BEGIN PROVIDED DATA

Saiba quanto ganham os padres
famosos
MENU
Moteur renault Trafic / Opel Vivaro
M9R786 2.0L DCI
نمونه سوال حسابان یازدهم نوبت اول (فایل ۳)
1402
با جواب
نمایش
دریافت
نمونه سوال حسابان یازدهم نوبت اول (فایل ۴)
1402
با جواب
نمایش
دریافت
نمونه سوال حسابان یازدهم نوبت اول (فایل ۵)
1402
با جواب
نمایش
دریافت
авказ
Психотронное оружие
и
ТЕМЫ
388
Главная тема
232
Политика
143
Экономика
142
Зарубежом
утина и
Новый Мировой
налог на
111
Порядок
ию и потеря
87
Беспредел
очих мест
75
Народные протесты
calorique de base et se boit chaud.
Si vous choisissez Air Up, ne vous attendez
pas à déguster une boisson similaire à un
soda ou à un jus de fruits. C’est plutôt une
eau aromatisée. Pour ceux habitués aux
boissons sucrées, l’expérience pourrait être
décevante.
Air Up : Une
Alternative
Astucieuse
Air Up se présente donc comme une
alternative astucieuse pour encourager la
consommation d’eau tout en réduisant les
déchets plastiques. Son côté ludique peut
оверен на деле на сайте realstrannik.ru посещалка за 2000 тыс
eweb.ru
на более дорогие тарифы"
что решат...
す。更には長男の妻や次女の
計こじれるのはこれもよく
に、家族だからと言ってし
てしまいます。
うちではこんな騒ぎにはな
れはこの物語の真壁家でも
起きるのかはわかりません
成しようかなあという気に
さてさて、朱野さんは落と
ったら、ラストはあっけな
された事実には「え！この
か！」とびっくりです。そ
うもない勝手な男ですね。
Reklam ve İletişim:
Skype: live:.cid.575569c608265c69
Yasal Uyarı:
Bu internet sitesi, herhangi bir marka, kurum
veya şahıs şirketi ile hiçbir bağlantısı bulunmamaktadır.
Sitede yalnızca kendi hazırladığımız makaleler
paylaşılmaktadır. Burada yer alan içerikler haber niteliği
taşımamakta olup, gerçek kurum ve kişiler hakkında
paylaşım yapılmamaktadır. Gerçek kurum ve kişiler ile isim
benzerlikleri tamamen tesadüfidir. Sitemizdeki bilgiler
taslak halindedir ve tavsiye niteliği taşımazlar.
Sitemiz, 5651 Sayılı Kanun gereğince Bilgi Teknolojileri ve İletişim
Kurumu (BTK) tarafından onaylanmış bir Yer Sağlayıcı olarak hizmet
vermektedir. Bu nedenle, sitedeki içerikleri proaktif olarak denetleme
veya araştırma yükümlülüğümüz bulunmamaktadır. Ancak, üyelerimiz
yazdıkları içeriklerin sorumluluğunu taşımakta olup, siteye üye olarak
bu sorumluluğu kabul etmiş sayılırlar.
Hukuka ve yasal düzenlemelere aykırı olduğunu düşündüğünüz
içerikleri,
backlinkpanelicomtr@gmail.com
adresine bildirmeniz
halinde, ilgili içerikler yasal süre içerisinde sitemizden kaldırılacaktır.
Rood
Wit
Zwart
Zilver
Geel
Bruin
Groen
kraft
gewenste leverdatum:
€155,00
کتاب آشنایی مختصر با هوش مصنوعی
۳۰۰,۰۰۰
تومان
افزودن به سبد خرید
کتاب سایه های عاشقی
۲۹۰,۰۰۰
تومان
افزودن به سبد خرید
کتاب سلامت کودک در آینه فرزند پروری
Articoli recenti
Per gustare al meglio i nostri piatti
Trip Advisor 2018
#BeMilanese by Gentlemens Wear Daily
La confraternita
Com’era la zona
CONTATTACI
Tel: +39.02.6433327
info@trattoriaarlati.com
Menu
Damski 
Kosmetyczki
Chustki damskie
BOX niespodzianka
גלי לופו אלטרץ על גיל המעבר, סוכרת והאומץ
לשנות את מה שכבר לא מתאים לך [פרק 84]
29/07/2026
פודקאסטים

END PROVIDED DATA

* **EXERCISE REQUIREMENTS**
Having found the line with "BOX niespodzianka", transcribe it and each line after it to the end of the entries, with no other lines.

* **WRITTEN RESPONSE**
BOX niespodzianka
גלי לופו אלטרץ על גיל המעבר, סוכרת והאומץ
לשנות את מה שכבר לא מתאים לך [פרק 84]
29/07/2026
פודקאסטים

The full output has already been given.